## Exercise goal
Every entry should come back exactly as written, minus the pictures.

## Input
-*-
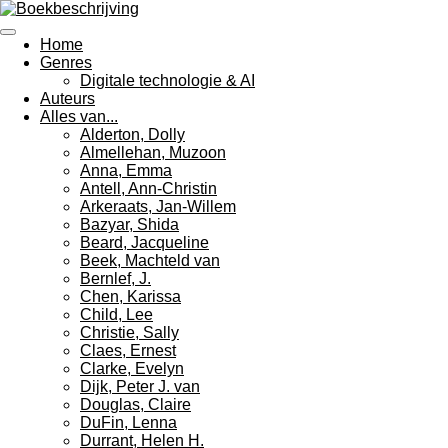
Ga
direct
Home
naar
Genres
de
Digitale technologie & AI
hoofdinhoud
Auteurs
Alles van...
Alderton, Dolly
Almellehan, Muzoon
Anna, Emma
Antell, Ann-Christin
Arkeraats, Jan-Willem
Bazyar, Shida
Beard, Jacqueline
Beek, Machteld van
Bernlef, J.
Chen, Karissa
Child, Lee
Christie, Sally
Claes, Ernest
Clarke, Evelyn
Dijk, Peter J. van
Douglas, Claire
DuFin, Lenna
Durrant, Helen H.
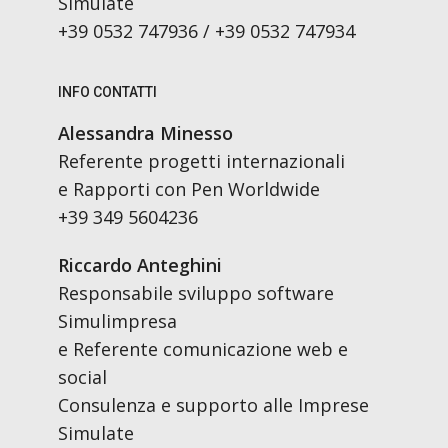
Simulate
+39 0532 747936 / +39 0532 747934
INFO CONTATTI
Alessandra Minesso
Referente progetti internazionali
e Rapporti con Pen Worldwide
+39 349 5604236
Riccardo Anteghini
Responsabile sviluppo software
Simulimpresa
e Referente comunicazione web e
social
Consulenza e supporto alle Imprese
Simulate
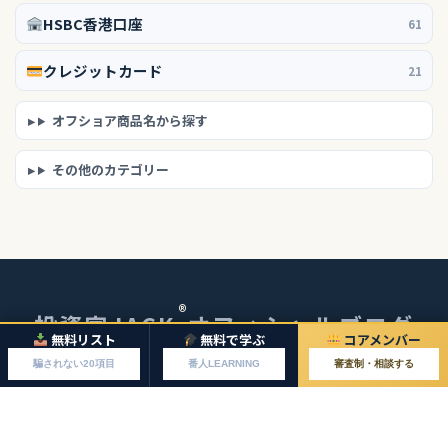
HSBC香港口座
61
クレジットカード
21
オフショア商品名から探す
その他のカテゴリー
®
投資家JACK
オフィシャルブログ
無料リスト
無料で学ぶ
コアメンバー
© 2026 投資家JACKオフィシャルブログ
騙されない20項目
番人LEARNING
審査制・相談する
-*-
## Reply
Ga
direct
Home
naar
Genres
de
Digitale technologie & AI
hoofdinhoud
Auteurs
Alles van...
Alderton, Dolly
Almellehan, Muzoon
Anna, Emma
Antell, Ann-Christin
Arkeraats, Jan-Willem
Bazyar, Shida
Beard, Jacqueline
Beek, Machteld van
Bernlef, J.
Chen, Karissa
Child, Lee
Christie, Sally
Claes, Ernest
Clarke, Evelyn
Dijk, Peter J. van
Douglas, Claire
DuFin, Lenna
Durrant, Helen H.
Simulate
+39 0532 747936 / +39 0532 747934
INFO CONTATTI
Alessandra Minesso
Referente progetti internazionali
e Rapporti con Pen Worldwide
+39 349 5604236
Riccardo Anteghini
Responsabile sviluppo software
Simulimpresa
e Referente comunicazione web e
social
Consulenza e supporto alle Imprese
Simulate
HSBC香港口座
61
クレジットカード
21
オフショア商品名から探す
その他のカテゴリー
®
投資家JACK
オフィシャルブログ
無料リスト
無料で学ぶ
コアメンバー
© 2026 投資家JACKオフィシャルブログ
騙されない20項目
番人LEARNING
審査制・相談する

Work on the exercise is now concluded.